Commit Graph

77 Commits

Author SHA1 Message Date
Scott Mitchell
641505a5d2 DefaultChannelConfig maxMessagesPerRead default not always set
Motivation:
ChannelMetadata has a field minMaxMessagesPerRead which can be confusing. There are also some cases where static instances are used and the default value for channel type is not being applied.

Modifications:
- use a default value which is set unconditionally to simplify
- make sure static instances of MaxMessagesRecvByteBufAllocator are not used if the intention is that the default maxMessagesPerRead should be derived from the channel type.

Result:
Less confusing interfaces in ChannelMetadata and ChannelConfig. Default maxMessagesPerRead is correctly applied.
2015-11-25 15:14:07 -08:00
Scott Mitchell
49cd00da1c Backport of benchmark broke build
Motivation:
2a2059d976 was backported from master, and included an overriden method which does not exist in 4.1.

Modifications:
- Remove the invoker method from NoPriorityByteDistributionBenchmark

Result:
No more build error
2015-11-20 15:03:50 -08:00
nmittler
2a2059d976 Adding UniformStreamByteDistributor
Motivation:

The current priority algorithm can yield poor per-stream goodput when either the number of streams is high or the connection window is small. When all priorities are the same (i.e. priority is disabled), we should be able to do better.

Modifications:

Added a new UniformStreamByteDistributor that ignores priority entirely and manages a queue of streams.  Each stream is allocated a minimum of 1KiB on each iteration.

Result:

Improved goodput when priority is not used.
2015-11-19 16:49:12 -08:00
nmittler
8accc52b03 Forking Twitter's hpack
Motivation:

The twitter hpack project does not have the support that it used to have.  See discussion here: https://github.com/netty/netty/issues/4403.

Modifications:

Created a new module in Netty and copied the latest from twitter hpack master.

Result:

Netty no longer depends on twitter hpack.
2015-11-14 10:13:32 -08:00
Scott Mitchell
b4b791353d AsciiString optimized hashCode
Motivation:
The AsciiString.hashCode() method can be optimized. This method is frequently used while to build the DefaultHeaders data structure.

Modification:
- Add a PlatformDependent hashCode algorithm which utilizes UNSAFE if available

Result:
AsciiString hashCode is faster.
2015-11-10 10:28:31 -08:00
Louis Ryan
6e108cb96a Improve the performance of copying header sets when hashing and name validation are equivalent.
Motivation:
Headers and groups of headers are frequently copied and the current mechanism is slower than it needs to be.

Modifications:
Skip name validation and hash computation when they are not necessary.
Fix emergent bug in CombinedHttpHeaders identified with better testing
Fix memory leak in DefaultHttp2Headers when clearing
Added benchmarks

Result:
Faster header copying and some collateral bug fixes
2015-11-07 08:53:10 -08:00
nmittler
6504d52b94 Add HTTP/2 local flow control option for auto refill
Motivation:

For many HTTP/2 applications (such as gRPC) it is necessary to autorefill the connection window in order to prevent application-level deadlocking.

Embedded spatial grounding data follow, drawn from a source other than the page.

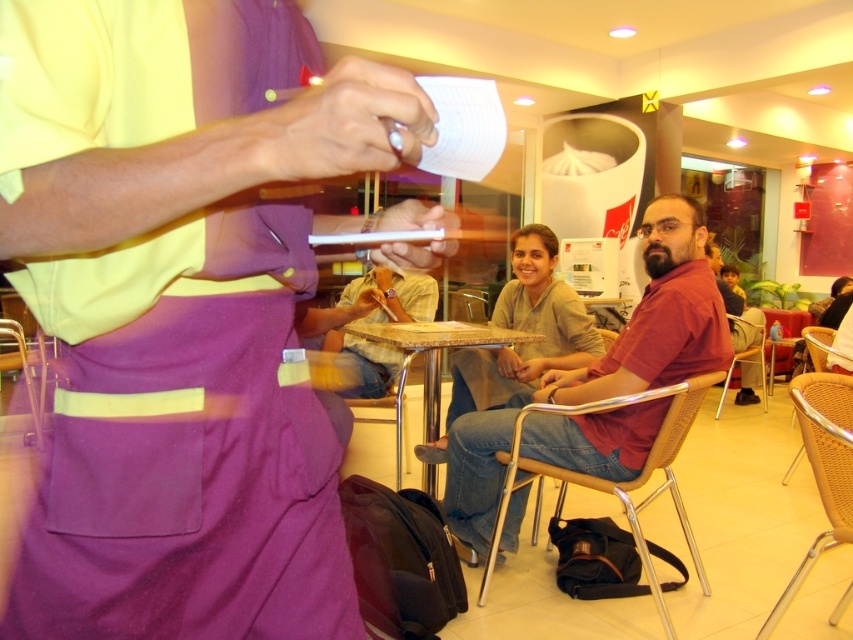 You are a customer in the dining establishment and you see the point at coordinates (x=657, y=316). What object is this point located on?

The point at coordinates (x=657, y=316) is located on the matte red shirt at center. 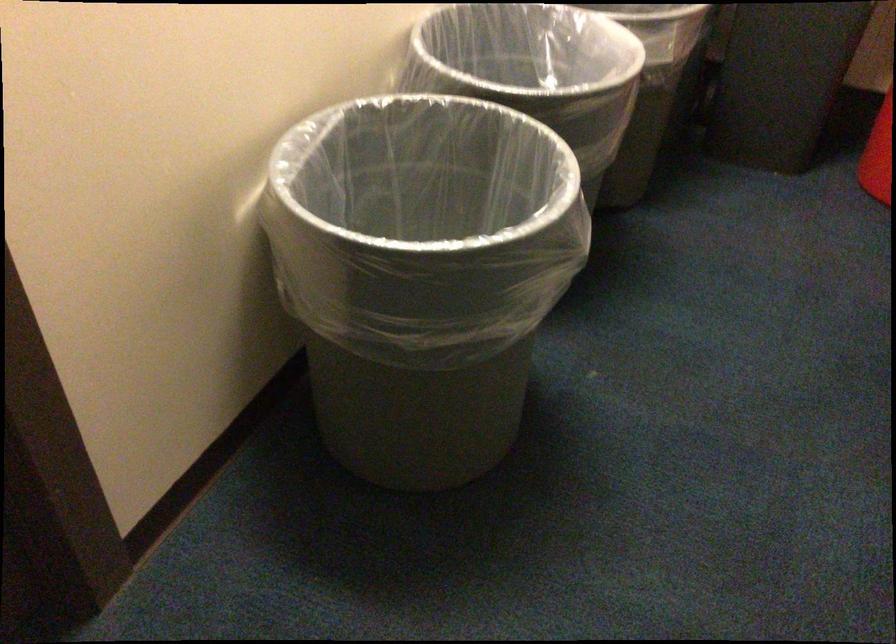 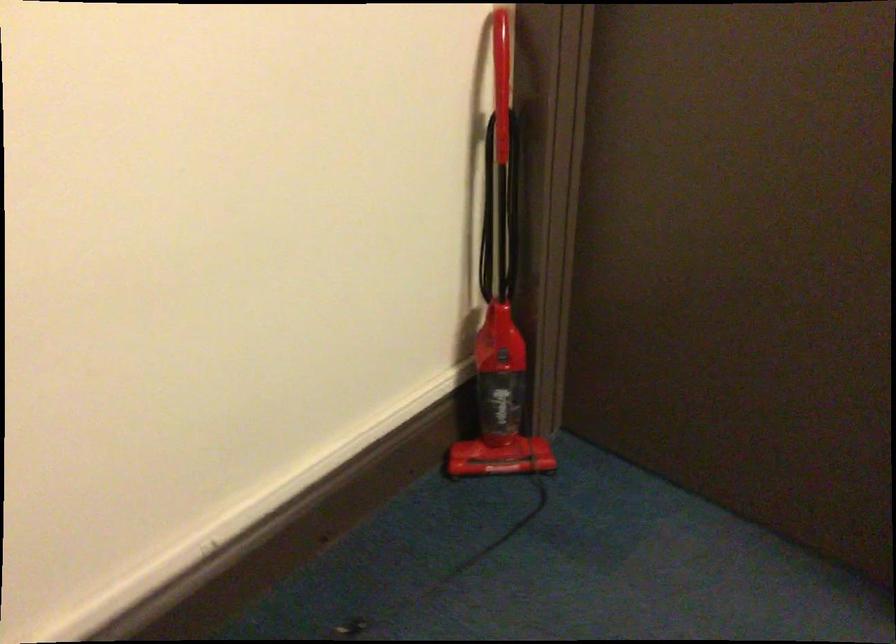 The images are taken continuously from a first-person perspective. In which direction is your viewpoint rotating?

The camera rotated toward left-down.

Consider an application with 2 streams, A and B.  A receives a stream of messages and the application pops off one message at a time and makes a request on stream B. However, if receiving of data on A has caused the connection window to collapse, B will not be able to receive any data and the application will deadlock.  The only way (currently) to get around this is 1) use multiple connections, or 2) manually refill the connection window.  Both are undesirable and could needlessly complicate the application code.

Modifications:

Add a configuration option to DefaultHttp2LocalFlowController, allowing it to autorefill the connection window.

Result:

Applications can configure HTTP/2 to avoid inter-stream deadlocking.
2015-11-05 15:47:10 -08:00
Norman Maurer
1b2e43e70c Correctly construct Executor in microbenchmarks.
Motivation:

We should allow our custom Executor to shutdown quickly.

Modifications:

Call super constructor which correct arguments.

Result:

Custom Executor can be shutdown quickly.
2015-11-03 09:46:05 +01:00
Scott Mitchell
19658e9cd8 HTTP/2 Headers Type Updates
Motivation:
The HTTP/2 RFC (https://tools.ietf.org/html/rfc7540#section-8.1.2) indicates that header names consist of ASCII characters. We currently use ByteString to represent HTTP/2 header names. The HTTP/2 RFC (https://tools.ietf.org/html/rfc7540#section-10.3) also eludes to header values inheriting the same validity characteristics as HTTP/1.x. Using AsciiString for the value type of HTTP/2 headers would allow for re-use of predefined HTTP/1.x values, and make comparisons more intuitive. The Headers<T> interface could also be expanded to allow for easier use of header types which do not have the same Key and Value type.

Motivation:
- Change Headers<T> to Headers<K, V>
- Change Http2Headers<ByteString> to Http2Headers<CharSequence, CharSequence>
- Remove ByteString. Having AsciiString extend ByteString complicates equality comparisons when the hash code algorithm is no longer shared.

Result:
Http2Header types are more representative of the HTTP/2 RFC, and relationship between HTTP/2 header name/values more directly relates to HTTP/1.x header names/values.
2015-10-30 15:29:44 -07:00
buchgr
c9364616c8 Fix performance regression in FastThreadLocal microbenchmark. Fixes #4402
Motivation:

As reported in #4402, the FastThreadLocalBenchmark shows that the JDK ThreadLocal
is actually faster than Netty's custom thread local implementation.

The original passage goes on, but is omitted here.